• _Information provided_

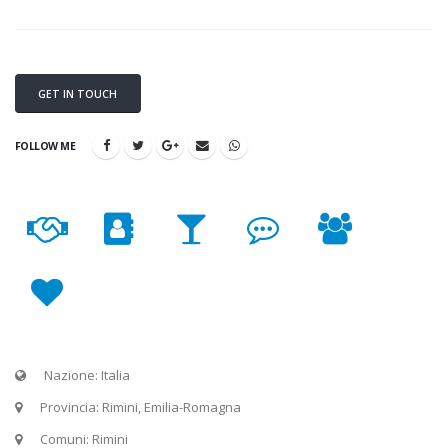
GET IN TOUCH
FOLLOW ME
Nazione: Italia
Provincia: Rimini, Emilia-Romagna
Comuni: Rimini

• _Instructions for the task_
Copy every entry exactly; drop the pictures.

• _Solution to this task_
GET IN TOUCH
FOLLOW ME
Nazione: Italia
Provincia: Rimini, Emilia-Romagna
Comuni: Rimini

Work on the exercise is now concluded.